Starbucks. Photograph by Marco Paköeningrat
Starbucks is one of a number of companies that have recently been shown to be avoiding paying their “fair share” of tax into the UK economy. Their negligible tax bill has been the result of legal tax avoidance, but that has not stopped there being a continued campaign against the company by groups such as UK Uncut and more recently being brought in front of a Commons committee to explain their situation.
Kris Engskov, managing director of Starbucks UK, announced that the company would pay up to £20 million in extra tax over the next two years, describing the payments as:
“A significant amount of tax during 2013 and 2014, regardless of whether the company is profitable during these years”
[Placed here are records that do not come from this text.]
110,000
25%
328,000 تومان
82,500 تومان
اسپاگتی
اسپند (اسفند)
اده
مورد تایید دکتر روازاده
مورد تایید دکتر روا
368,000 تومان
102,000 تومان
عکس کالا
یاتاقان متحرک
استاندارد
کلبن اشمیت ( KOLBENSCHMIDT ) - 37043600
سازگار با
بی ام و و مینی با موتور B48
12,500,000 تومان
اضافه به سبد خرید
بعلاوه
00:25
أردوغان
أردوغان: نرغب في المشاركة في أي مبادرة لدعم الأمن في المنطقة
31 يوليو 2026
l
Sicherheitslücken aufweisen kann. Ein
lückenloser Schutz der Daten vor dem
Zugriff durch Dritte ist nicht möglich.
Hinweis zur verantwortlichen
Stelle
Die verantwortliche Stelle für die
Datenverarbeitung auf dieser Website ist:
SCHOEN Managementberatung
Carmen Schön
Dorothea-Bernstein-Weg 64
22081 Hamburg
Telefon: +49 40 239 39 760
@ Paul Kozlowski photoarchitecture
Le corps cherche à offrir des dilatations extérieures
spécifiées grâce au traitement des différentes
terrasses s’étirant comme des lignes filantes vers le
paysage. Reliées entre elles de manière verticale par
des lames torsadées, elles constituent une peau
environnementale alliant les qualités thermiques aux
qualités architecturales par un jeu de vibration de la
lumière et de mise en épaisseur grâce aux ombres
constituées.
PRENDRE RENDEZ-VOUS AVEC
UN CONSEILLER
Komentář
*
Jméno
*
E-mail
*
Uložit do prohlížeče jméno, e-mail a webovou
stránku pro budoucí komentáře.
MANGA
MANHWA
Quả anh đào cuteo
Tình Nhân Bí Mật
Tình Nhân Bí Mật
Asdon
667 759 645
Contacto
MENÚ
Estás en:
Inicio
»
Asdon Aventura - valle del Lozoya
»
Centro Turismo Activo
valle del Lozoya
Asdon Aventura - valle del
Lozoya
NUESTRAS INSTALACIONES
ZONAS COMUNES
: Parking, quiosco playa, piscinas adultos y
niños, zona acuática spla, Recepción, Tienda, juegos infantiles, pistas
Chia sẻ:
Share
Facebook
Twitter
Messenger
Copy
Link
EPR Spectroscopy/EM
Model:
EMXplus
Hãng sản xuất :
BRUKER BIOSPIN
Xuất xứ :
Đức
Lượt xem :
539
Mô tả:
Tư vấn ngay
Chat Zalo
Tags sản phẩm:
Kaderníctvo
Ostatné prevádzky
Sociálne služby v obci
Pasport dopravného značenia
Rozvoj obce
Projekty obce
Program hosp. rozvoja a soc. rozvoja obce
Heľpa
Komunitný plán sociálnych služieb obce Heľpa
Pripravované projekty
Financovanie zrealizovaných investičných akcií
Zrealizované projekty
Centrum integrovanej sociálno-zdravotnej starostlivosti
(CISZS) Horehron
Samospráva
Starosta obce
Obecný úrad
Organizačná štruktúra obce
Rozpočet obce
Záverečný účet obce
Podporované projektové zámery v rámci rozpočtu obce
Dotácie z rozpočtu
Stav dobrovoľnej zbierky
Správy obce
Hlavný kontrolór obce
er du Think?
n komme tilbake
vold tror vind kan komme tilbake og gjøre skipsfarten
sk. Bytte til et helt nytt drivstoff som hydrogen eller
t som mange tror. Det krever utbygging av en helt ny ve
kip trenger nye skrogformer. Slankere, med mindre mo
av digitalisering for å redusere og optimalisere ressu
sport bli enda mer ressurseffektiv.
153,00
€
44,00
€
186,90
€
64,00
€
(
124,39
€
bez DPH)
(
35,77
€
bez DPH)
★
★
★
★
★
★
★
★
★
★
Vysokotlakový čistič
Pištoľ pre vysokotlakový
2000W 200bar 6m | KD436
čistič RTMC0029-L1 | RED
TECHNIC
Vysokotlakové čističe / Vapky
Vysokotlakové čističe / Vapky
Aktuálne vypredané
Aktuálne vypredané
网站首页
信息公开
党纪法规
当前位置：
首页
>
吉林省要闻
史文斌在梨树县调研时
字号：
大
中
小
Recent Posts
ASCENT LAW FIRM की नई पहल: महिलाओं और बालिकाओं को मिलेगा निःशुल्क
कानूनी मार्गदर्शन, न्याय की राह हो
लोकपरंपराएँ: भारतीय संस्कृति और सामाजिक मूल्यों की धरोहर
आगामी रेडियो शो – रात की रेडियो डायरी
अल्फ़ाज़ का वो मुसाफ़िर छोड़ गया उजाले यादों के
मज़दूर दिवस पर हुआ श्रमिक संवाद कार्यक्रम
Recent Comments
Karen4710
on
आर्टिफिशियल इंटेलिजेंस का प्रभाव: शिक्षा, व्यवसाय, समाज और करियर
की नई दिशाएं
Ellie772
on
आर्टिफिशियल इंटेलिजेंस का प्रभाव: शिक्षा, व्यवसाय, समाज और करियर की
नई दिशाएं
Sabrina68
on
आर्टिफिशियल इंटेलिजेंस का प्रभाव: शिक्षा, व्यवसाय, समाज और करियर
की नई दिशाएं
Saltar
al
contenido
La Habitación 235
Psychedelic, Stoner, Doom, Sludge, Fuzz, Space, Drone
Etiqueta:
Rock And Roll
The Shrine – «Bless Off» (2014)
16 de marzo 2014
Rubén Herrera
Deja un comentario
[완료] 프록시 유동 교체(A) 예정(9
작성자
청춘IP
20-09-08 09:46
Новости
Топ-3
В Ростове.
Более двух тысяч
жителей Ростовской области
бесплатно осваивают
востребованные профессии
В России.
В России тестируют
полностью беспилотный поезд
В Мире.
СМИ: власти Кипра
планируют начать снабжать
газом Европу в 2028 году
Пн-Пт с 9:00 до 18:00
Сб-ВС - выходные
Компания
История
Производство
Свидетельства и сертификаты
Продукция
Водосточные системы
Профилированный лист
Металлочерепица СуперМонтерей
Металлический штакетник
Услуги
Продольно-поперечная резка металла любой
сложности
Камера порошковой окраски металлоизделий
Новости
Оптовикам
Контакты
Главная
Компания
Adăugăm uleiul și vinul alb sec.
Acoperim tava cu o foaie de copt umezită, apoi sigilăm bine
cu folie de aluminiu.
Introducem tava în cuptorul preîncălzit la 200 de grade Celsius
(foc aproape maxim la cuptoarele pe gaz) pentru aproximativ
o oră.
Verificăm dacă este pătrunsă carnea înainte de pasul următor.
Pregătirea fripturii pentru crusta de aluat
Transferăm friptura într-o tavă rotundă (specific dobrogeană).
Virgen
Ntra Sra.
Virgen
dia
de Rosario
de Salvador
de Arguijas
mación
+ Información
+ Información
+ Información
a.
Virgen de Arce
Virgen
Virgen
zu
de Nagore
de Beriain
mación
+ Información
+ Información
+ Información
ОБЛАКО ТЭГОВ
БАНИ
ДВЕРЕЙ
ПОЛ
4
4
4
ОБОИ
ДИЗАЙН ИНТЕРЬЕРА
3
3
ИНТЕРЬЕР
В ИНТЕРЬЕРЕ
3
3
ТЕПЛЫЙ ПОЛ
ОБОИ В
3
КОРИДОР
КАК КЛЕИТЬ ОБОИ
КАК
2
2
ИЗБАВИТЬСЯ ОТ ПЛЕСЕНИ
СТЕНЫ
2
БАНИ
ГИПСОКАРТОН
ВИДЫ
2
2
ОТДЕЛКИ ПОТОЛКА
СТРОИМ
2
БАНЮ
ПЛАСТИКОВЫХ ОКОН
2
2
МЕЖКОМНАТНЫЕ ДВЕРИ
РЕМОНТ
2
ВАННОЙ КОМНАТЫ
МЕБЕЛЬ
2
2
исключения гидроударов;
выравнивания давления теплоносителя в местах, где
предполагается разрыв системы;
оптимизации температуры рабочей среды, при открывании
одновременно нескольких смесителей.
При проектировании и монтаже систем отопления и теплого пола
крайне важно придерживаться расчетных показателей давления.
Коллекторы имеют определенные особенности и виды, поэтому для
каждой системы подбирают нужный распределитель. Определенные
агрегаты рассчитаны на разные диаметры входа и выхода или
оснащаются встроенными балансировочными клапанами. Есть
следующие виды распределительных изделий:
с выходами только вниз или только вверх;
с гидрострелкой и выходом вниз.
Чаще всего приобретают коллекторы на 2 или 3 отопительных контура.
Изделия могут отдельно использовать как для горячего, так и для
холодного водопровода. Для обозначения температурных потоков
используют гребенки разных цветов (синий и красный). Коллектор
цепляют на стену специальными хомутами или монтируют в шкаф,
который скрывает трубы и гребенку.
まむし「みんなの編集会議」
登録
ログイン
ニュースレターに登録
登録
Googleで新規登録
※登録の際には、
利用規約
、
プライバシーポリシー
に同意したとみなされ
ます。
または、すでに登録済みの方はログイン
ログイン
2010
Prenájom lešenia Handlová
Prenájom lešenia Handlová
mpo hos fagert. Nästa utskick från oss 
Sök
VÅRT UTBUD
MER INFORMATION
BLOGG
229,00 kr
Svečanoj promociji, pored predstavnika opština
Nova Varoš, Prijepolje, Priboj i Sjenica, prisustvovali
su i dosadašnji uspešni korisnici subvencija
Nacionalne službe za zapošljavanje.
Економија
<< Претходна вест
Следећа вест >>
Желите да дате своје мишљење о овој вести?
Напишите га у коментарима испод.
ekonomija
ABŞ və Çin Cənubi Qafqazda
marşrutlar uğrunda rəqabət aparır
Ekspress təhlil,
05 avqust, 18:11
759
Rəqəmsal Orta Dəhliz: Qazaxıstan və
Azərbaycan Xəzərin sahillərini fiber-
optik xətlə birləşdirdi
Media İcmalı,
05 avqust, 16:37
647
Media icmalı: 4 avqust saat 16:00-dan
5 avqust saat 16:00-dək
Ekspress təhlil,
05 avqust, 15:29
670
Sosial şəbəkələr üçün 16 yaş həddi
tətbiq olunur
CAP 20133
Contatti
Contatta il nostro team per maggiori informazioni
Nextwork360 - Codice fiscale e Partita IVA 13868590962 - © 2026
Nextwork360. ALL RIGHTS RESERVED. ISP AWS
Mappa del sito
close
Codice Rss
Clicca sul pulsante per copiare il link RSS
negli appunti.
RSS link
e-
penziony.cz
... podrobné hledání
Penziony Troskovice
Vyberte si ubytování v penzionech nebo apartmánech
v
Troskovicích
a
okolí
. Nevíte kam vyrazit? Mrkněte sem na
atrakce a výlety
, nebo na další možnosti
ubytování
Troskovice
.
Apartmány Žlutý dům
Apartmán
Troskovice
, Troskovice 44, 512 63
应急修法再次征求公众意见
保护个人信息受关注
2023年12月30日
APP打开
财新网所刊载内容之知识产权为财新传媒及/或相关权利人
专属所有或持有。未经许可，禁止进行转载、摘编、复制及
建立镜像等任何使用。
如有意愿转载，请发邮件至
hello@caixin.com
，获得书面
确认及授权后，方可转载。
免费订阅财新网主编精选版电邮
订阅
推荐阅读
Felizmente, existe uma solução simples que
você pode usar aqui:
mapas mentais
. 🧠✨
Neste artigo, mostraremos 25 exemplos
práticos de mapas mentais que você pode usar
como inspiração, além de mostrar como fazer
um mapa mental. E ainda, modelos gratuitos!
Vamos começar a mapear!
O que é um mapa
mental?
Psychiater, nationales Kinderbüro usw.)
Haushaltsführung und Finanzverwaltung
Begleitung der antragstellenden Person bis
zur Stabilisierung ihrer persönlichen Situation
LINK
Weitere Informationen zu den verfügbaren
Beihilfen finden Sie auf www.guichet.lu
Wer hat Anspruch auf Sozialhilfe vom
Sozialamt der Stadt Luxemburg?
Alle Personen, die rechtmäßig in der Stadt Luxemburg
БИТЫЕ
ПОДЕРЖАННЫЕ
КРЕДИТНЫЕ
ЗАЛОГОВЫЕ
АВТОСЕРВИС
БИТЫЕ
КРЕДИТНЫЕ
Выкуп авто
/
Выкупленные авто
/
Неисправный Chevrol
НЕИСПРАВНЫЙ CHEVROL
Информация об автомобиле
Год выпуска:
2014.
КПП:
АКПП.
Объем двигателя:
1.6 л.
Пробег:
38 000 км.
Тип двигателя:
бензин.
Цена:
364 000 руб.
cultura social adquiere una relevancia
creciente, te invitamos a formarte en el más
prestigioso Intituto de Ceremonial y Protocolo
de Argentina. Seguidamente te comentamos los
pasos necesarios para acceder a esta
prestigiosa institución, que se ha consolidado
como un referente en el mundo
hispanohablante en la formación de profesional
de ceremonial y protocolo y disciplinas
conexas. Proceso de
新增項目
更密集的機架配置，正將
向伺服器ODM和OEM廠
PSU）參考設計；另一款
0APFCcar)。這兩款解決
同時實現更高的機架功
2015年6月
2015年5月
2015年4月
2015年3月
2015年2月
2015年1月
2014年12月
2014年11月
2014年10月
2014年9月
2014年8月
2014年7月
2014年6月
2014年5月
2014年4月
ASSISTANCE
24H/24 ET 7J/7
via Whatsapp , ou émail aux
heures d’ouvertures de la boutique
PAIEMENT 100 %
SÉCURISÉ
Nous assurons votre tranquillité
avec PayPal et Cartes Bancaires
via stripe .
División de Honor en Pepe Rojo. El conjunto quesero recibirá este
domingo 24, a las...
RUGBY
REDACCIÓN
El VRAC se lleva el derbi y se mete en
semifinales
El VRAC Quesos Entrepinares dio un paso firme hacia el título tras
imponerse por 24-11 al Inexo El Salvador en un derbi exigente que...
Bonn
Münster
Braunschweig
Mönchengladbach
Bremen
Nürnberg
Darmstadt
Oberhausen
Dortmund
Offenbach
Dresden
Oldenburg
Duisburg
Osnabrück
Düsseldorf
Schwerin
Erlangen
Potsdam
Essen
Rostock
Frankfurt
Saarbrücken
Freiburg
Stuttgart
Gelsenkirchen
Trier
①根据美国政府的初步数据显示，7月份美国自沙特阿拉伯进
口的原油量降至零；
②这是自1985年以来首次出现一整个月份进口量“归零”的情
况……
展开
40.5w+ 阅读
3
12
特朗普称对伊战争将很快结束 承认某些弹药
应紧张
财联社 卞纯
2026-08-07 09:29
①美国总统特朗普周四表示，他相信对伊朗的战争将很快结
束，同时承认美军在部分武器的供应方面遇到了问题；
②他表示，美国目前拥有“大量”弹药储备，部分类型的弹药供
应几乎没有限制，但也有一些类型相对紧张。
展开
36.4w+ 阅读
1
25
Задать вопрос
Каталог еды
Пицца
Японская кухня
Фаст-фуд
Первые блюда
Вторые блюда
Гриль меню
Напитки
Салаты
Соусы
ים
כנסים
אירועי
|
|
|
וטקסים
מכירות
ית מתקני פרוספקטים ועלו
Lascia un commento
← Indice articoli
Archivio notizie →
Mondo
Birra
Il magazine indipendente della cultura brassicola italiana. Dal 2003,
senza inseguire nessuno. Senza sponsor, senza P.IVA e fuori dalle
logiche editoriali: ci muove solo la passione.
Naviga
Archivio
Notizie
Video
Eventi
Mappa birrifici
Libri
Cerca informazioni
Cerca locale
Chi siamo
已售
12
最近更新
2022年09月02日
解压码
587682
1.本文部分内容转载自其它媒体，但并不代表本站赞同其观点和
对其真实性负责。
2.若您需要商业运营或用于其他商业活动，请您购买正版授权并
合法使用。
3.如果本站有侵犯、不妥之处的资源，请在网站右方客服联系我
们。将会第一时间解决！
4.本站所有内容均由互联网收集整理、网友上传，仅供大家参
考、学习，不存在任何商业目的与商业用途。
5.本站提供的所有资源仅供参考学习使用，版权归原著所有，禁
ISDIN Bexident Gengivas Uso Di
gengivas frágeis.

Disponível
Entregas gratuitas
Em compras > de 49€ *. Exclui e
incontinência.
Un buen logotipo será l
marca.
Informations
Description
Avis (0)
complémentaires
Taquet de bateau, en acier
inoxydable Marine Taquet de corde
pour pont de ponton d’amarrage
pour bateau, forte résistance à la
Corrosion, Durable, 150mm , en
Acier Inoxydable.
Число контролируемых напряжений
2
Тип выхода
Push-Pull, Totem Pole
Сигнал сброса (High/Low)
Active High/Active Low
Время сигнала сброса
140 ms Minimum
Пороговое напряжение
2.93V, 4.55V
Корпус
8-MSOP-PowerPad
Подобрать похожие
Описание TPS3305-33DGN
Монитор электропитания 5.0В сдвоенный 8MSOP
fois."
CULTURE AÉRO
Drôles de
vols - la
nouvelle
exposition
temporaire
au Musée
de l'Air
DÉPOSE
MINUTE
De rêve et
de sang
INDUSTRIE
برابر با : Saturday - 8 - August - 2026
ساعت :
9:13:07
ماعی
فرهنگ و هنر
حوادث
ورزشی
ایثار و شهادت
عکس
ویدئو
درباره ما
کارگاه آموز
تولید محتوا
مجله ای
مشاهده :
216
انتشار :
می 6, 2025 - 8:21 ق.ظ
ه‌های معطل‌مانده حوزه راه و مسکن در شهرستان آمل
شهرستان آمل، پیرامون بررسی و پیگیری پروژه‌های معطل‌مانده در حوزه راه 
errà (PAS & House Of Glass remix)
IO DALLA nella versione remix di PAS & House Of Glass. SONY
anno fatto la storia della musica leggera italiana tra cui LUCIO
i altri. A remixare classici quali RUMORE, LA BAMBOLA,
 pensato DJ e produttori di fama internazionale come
Such a voluntary move is unprecedented, with other “tax efficient” international corporations such as Google, Amazon, and AOL (owner of the Huffington Post) remaining resolute that they should not have to pay any more than they already do.
HM Revenue and Customs restated that corporation tax was not voluntary, saying:
“The public expects businesses to pay their fair share and HMRC will challenge, through the courts if necessary, any structures or tax payments that do not comply with the UK tax law.”
UK Uncut has said that its protests against Starbucks would continue unabated, saying:
“Offering to pay some tax if and when it suits you doesn’t stop you being a tax dodger. Today’s announcement is just a desperate attempt to deflect public pressure…The £10m that Starbucks has estimated it may end up paying is £5m less than that paid by their nearest competitor Costa coffee.”